### About this exercise
Keep every line of the data below that has the string "metal" and present those lines.

### Records supplied
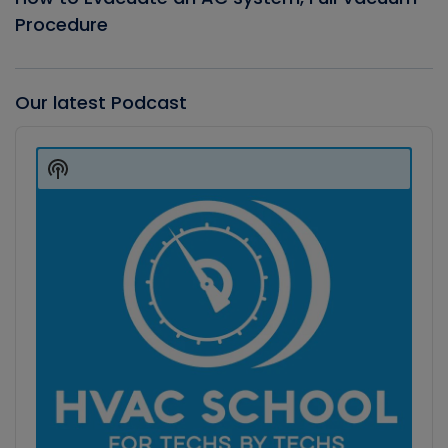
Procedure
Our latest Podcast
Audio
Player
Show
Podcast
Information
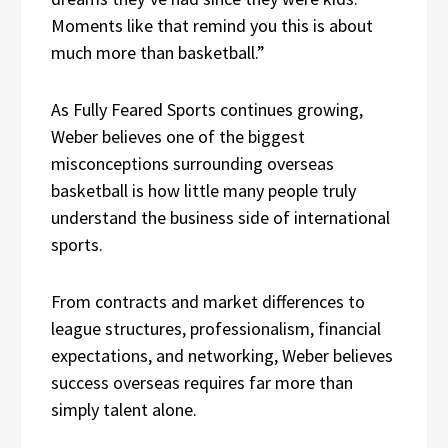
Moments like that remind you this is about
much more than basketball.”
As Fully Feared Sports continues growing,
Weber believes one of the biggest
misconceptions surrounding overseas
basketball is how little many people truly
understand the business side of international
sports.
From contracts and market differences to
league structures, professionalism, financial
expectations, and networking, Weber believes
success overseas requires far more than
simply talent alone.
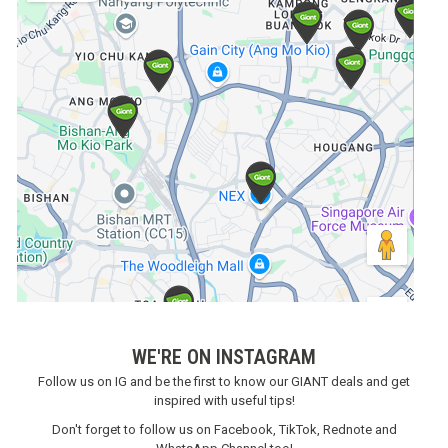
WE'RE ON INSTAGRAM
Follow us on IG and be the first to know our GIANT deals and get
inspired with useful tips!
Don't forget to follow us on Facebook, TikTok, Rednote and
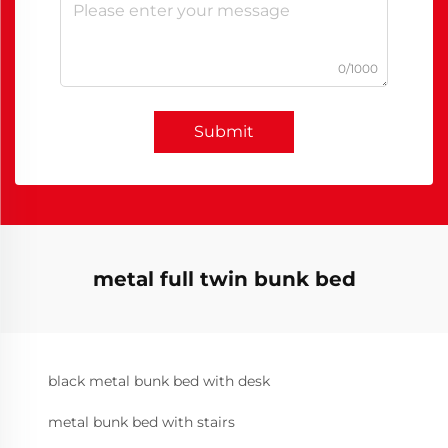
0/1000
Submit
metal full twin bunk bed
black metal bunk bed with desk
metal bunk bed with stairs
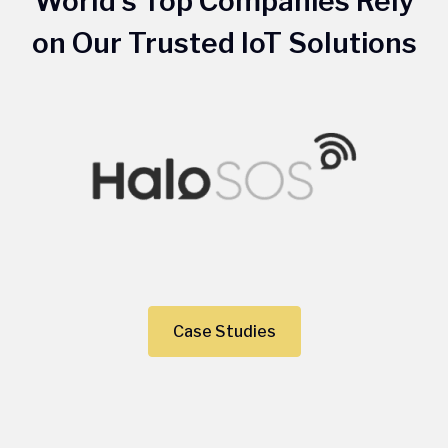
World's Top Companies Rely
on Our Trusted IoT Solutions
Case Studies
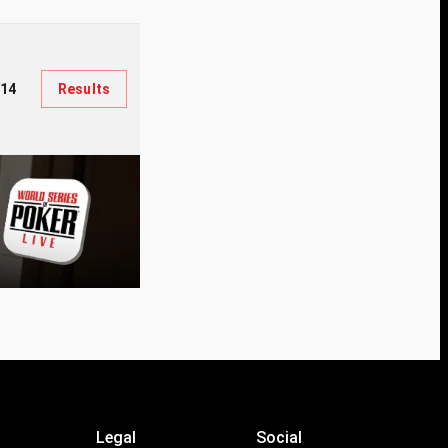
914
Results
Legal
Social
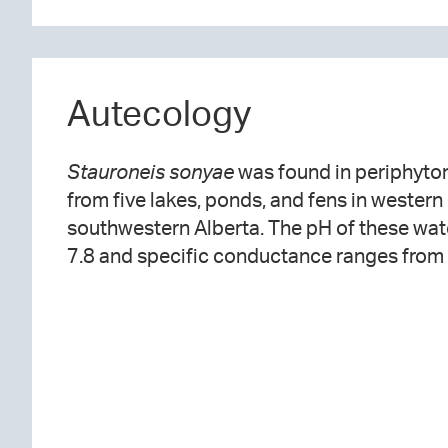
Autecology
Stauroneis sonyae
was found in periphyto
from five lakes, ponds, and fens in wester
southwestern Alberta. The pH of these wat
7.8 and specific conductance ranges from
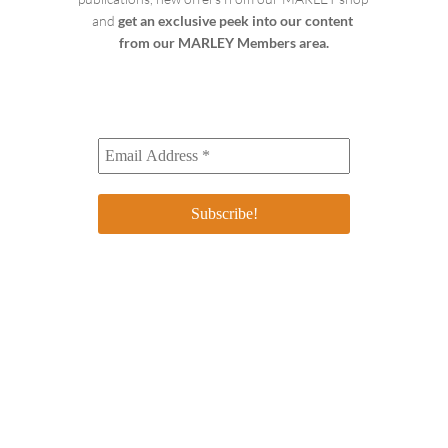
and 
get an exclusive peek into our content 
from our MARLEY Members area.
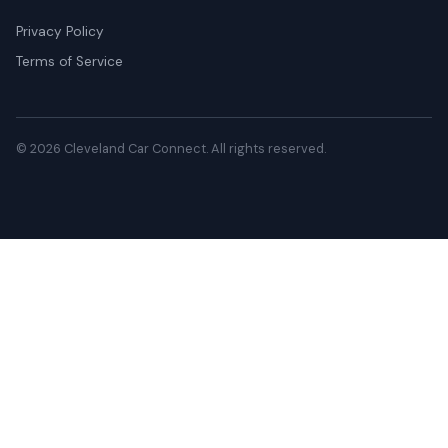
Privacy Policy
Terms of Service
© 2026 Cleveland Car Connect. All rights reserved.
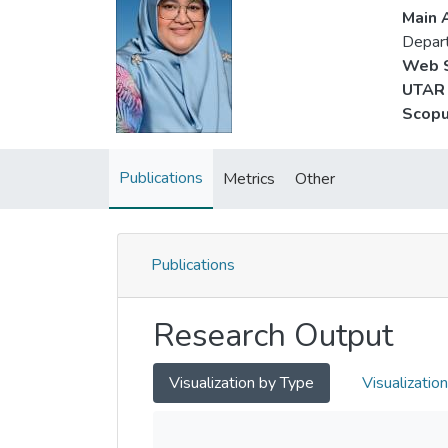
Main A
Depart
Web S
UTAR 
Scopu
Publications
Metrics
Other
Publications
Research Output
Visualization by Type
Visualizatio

### Answer below
metal full twin bunk bed
black metal bunk bed with desk
metal bunk bed with stairs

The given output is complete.